Summary List Placement
Hiring managers receive an average of 75 résumés per position they post, according to CareerBuilder.com.
So they don’t have the time or resources to review each one closely, and they spend approximately six seconds on their initial decision.
If you want to make it past the initial test, you need to have some solid qualifications — and the perfect résumé to highlight those qualifications.
Here are 38 things you should never include on your résumé.
1. An objective
If you applied, it’s already obvious you want the job.
The exception: If you’re in a unique situation, such as changing industries completely, it may be useful to include a brief summary.
2. Irrelevant work experiences
Yes, you might have been the “king of making milkshakes” at the restaurant you worked for in high school. But unless you are planning on redeeming that title, it is time to get rid of all that clutter.
But as Alyssa Gelbard, career expert and founder of career-consulting firm Résumé Strategists, pointed out: Past work experience that might not appear to be directly relevant to the job at hand might show another dimension, depth, ability, or skill that actually is relevant or applicable.
Only include this experience if it really showcases additional skills that can translate to the position you’re applying for.
3. Personal stuff
Don’t include your marital status, religious preference, or Social Security number.
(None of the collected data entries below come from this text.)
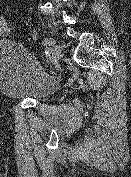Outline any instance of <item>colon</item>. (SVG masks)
<instances>
[{
  "label": "colon",
  "mask_w": 131,
  "mask_h": 177,
  "mask_svg": "<svg viewBox=\"0 0 131 177\" xmlns=\"http://www.w3.org/2000/svg\"><path fill=\"white\" fill-rule=\"evenodd\" d=\"M12 33V27L9 20L0 14V38H7Z\"/></svg>",
  "instance_id": "colon-1"
}]
</instances>
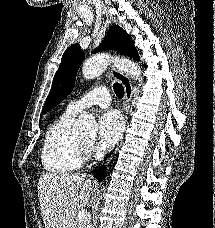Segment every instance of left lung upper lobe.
I'll list each match as a JSON object with an SVG mask.
<instances>
[{"label": "left lung upper lobe", "instance_id": "left-lung-upper-lobe-1", "mask_svg": "<svg viewBox=\"0 0 215 228\" xmlns=\"http://www.w3.org/2000/svg\"><path fill=\"white\" fill-rule=\"evenodd\" d=\"M115 50L135 60H139L138 52L131 37L119 26H112L102 44L92 51ZM85 57L79 44L70 46L63 54L51 91L46 99L43 112H46L63 101L73 90L76 73Z\"/></svg>", "mask_w": 215, "mask_h": 228}]
</instances>
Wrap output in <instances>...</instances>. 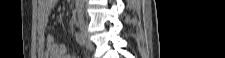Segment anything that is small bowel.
I'll return each mask as SVG.
<instances>
[{"label":"small bowel","instance_id":"1","mask_svg":"<svg viewBox=\"0 0 225 58\" xmlns=\"http://www.w3.org/2000/svg\"><path fill=\"white\" fill-rule=\"evenodd\" d=\"M57 0H40L37 8L38 50L43 58H77L76 54H68L65 45L56 41L53 34L45 37L52 10Z\"/></svg>","mask_w":225,"mask_h":58}]
</instances>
This might have been the standard in the past, but all of this information is now illegal for your employer to ask, so there’s no need to include it.
4. Your hobbies
If it’s not relevant to the job you’re applying for, it’s a waste of space and a waste of the company’s time.
“They don’t care that you like Dave Matthews Band,” Amanda Augustine, a career-advice expert for TopResume, told Business Insider.
5. Your full mailing address
A full street address is the first thing Augustine looks for to immediately cut from a résumé.
“Nobody needs to have that on their résumé anymore, and, to be quite honest, it’s a security concern,” she told Business Insider.
6. Blatant lies
A CareerBuilder survey asked 2,000 hiring managers for memorable résumé mistakes, and blatant lies were a popular choice. One candidate claimed to be the former CEO of the company to which he was applying, another claimed to be a Nobel Prize winner, and one more claimed he attended a college that didn’t exist.
Rosemary Haefner, former chief human-resources officer at CareerBuilder, said these lies may be “misguided attempts to compensate for lacking 100% of the qualifications specified in the job posting.”
But Haefner said candidates should concentrate on the skills they can offer, rather than the skills they can’t offer.
“Hiring managers are more forgiving than job seekers may think,” Haefner explained. “About 42% of employers surveyed said they would consider a candidate who met only three out of five key qualifications for a specific role.”